The same applies to three and more dimensional spaces:

If we had 2d vectors, not 1536d vectors, we could display them on the scalar plane like this:

How to find the most relevant chunks

So, the app receives the following question: “How long has RubyroidLabs been on the mobile software market?”. Let’s calculate its vector as well.

response = openai_client.embeddings(
  parameters: {
    model: 'text-embedding-ada-002',
    input: 'How long has RubyroidLabs been on the mobile software market?'
  }
)

response.dig('data', 0, 'embedding') # [0.009017303, -0.016135506, 0.0013286859, ...]

And display it on the scalar plane:

Now we can mathematically find the nearest vectors.
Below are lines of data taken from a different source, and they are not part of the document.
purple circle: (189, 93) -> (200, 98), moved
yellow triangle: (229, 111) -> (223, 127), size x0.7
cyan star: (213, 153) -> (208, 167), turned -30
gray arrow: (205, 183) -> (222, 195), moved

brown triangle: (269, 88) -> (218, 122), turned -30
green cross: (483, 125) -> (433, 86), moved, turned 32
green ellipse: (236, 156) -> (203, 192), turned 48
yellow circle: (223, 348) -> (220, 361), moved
No AI is needed for this task. That’s what we previously set up PGVector for.

nearest_items = Item.nearest_neighbors(
  :embedding, question_embedding,
  distance: "euclidean"
)
context = nearest_items.first.text

And now, just put this context to the Chat API as we already did previously.
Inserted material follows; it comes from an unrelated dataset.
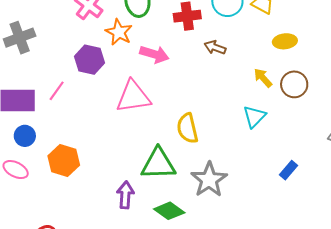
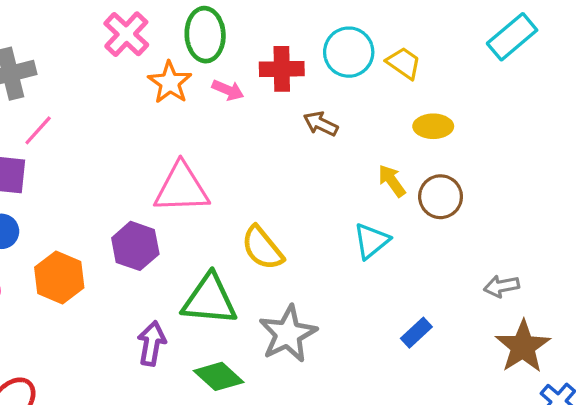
pink arrow: (154, 54) -> (228, 90), moved, size x0.7
purple hexagon: (89, 60) -> (135, 246), moved
pink line: (57, 91) -> (38, 130), moved
yellow semicircle: (187, 128) -> (262, 248), turned -32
message_content = <<~CONTENT
  Answer the question based on the context below, and
  if the question can't be answered based on the context,
  say \"I don't know\".

  Context:
  #{context}

  ---

  Question: #{question}
CONTENT

# a call to Chat API

Here it is 🎉

Our chat answers are based on all the information we provided. Moreover, it almost doesn’t spend additional money per question but provides a better answer. However, you have to pay once for calculating embeddings when initializing the database. For 300K tokens with Ada v2, it costs just $0.03.
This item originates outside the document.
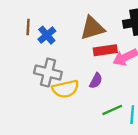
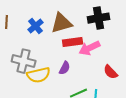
blue cross: (47, 35) -> (36, 26), moved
Rubyroid Labs collaborates with businesses all around the world to integrate OpenAI into their activities. If you want to alter your chatbot or other conversational interface, please contact us.

Summary

Let’s wrap it up:

Split the data you have into small chunks. Calculate an embedding for each chunk.
Save chunks with corresponding embeddings to a vector DB, e.g., PostgreSQL plus PGVector.
The app initialization is done. Now you can receive a question from a user. Calculate embedding for this question.
Get a chunk from the DB with the nearest vector to the questions vector.
Send a question to Chat API, providing the chunk from the previous step.
Get an answer from Chat API and display it to the user 🎉

The complete chat logic extracted to a separate class:

# frozen_string_literal: true

class AnswerQuestion
  attr_reader :question

  def initialize(question)
    @question = question
  end

  def call
    message_to_chat_api(<<~CONTENT)
      Answer the question based on the context below, and
      if the question can't be answered based on the context,
      say \"I don't know\".

      Context:
      #{context}

      ---

      Question: #{question}
    CONTENT
  end

  private

  def message_to_chat_api(message_content)
    response = openai_client.chat(parameters: {
      model: 'gpt-3.5-turbo',
      messages: [{ role: 'user', content: message_content }],
      temperature: 0.5
    })
    response.dig('choices', 0, 'message', 'content')
  end

  def context
    question_embedding = embedding_for(question)
    nearest_items = Item.nearest_neighbors(
      :embedding, question_embedding,
      distance: "euclidean"
    )
    context = nearest_items.first.text
  end

  def embedding_for(text)
    response = openai_client.embeddings(
      parameters: {
        model: 'text-embedding-ada-002',
        input: text
      }
    )

    response.dig('data', 0, 'embedding')
  end

  def openai_client
    @openai_client ||= OpenAI::Client.new
  end
end

# AnswerQuestion.new("Yours question..").call

What else can be done to improve answers quality:

Chunk size. Find the best size for a data chunk. You can try splitting them into small ones, get the closest N from the database and connect them to one context. Conversely, you can try to create big chunks and retrieve only the one — the closest.
Context length. With gpt-3.5-turbo you can send 4,096 tokens. With gpt-3.5-turbo-16k - 16,384 tokens. With gpt-4-32k up to 32,768 tokens. Find whatever fits your needs.
Models. There are a slew of AI models that you can use for Embeddings or Chat. In this example, we used gpt-3.5-turbo for Chat and text-embedding-ada-002 for Embeddings. You can try different ones.
Embeddings. OpenAI Embeddings API is not the only way to calculate embeddings. There are plenty of other open-source and proprietary models that can calculate embeddings.